The player also had other problems that he was keeping to himself: ‘The day after the Krajicek match I woke up with quite a severe throat infection, so in the two days left before the semis I was doing everything I could to try and improve that.’
When Saturday came, ahead of his match against Sweden’s Jonas Bjorkman – all football and cricket fixtures were postponed back home – he did watch some of the funeral.
‘We saw it on the news channel, but I knew I had to put it aside with the biggest match of my career coming.
‘I don’t think the Diana tragedy really added either way to the pressure. I was aware that I was the only British sportsman playing in anything and of what was going on in London, but you are quite a long way away and again I could compartmentalise.’
Bjorkman led by two sets to one, but Rusedski fought back to level and then, at 6-5 in the decider, the Swede’s nerve cracked and he conceded a decisive break.
With Britain having ground to a halt, it had now had its first male US Open finalist since Fred Perry. Using the British passport that came through his Dewsbury-born mother, Rusedski had struggled for acceptance among the public, especially since the emergence of Tim Henman.
Now he was being talked of as the man to cheer up a reeling nation as he prepared to face the in-form Australian serve and volleyer, Pat Rafter.
With the UK watching at home on the Sunday night it was not to be, despite Rusedski pulling back the third set. The supremely confident Rafter, rushing in and dominating the net, prevailed 6-3, 6-2, 4-6, 7-5.

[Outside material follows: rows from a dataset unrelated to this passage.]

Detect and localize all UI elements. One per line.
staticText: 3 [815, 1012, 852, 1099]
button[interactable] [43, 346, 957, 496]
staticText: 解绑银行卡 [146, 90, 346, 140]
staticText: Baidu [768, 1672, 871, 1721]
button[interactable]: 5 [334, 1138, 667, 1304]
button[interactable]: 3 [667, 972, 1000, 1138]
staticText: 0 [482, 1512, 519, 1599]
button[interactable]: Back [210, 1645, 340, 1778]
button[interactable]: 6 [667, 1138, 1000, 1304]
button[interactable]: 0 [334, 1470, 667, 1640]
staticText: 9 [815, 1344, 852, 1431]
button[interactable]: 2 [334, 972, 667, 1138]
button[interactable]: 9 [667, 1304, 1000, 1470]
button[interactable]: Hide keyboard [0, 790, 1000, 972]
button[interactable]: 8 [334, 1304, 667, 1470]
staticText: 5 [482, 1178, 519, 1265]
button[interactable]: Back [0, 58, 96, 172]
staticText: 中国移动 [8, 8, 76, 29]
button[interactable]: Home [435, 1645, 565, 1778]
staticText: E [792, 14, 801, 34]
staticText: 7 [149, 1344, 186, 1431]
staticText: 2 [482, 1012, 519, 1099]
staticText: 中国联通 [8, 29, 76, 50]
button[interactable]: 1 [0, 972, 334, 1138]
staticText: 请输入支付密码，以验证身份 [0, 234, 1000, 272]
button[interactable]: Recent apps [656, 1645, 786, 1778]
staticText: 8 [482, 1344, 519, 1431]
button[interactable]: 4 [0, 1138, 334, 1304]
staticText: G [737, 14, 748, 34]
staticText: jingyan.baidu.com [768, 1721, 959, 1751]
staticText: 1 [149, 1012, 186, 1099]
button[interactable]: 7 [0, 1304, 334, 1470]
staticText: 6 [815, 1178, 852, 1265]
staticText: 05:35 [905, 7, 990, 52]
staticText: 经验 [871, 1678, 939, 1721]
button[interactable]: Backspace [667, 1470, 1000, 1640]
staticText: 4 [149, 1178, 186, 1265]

Rusedski has revealed he posed the question as to whether he should pull out because of it
The combination of the five-setter the previous day and the persisting throat infection had left Rusedski slightly drained.
‘I remember coming back well in the third set and thinking I had a chance, but then lacking some energy in the fourth,’ he recalls.
‘That is still at the back of my mind and a bit of a regret. The tournament doctor had offered me the chance of treating the throat with a steroid through a TUE (therapeutic use exemption) because there was a concern I might have to pull out.
‘But I never had a TUE in my career and was against taking it. I thought I could find a way to get through this. I still might have lost anyway and the better player won on the day. Pat was in great form that summer.’
The day afterwards Rusedski took Concorde home to play at a tournament in Bournemouth, and in reaching the semi-finals there became the first British man to make the top 10 since the inception of the rankings.
Later in the year he was voted Sports Personality of the Year: ‘I think that showed I had gained the acceptance of the British public, because they vote for that and don’t hand it out easily.’
He vowed to play on and he went all the way to the final, only to end up losing out to Pat Rafter
There was also, in more echoes of Raducanu last year, a controversial coaching postscript.
Despite the unexpected success in America he immediately brought to an end the coaching arrangement with Teacher, like Raducanu did with Andrew Richardson.
He felt he needed someone with more tactical acumen and turned to the experienced Englishman Tony Pickard.
After that Rusedski enjoyed a strong few years and, contrary to what some sceptics thought at the time, continued to make Britain his home, as it remains to this day.
Yet having nearly won the US Open in this most surreal of all sporting weeks 25 years ago, he never made a Grand Slam final again.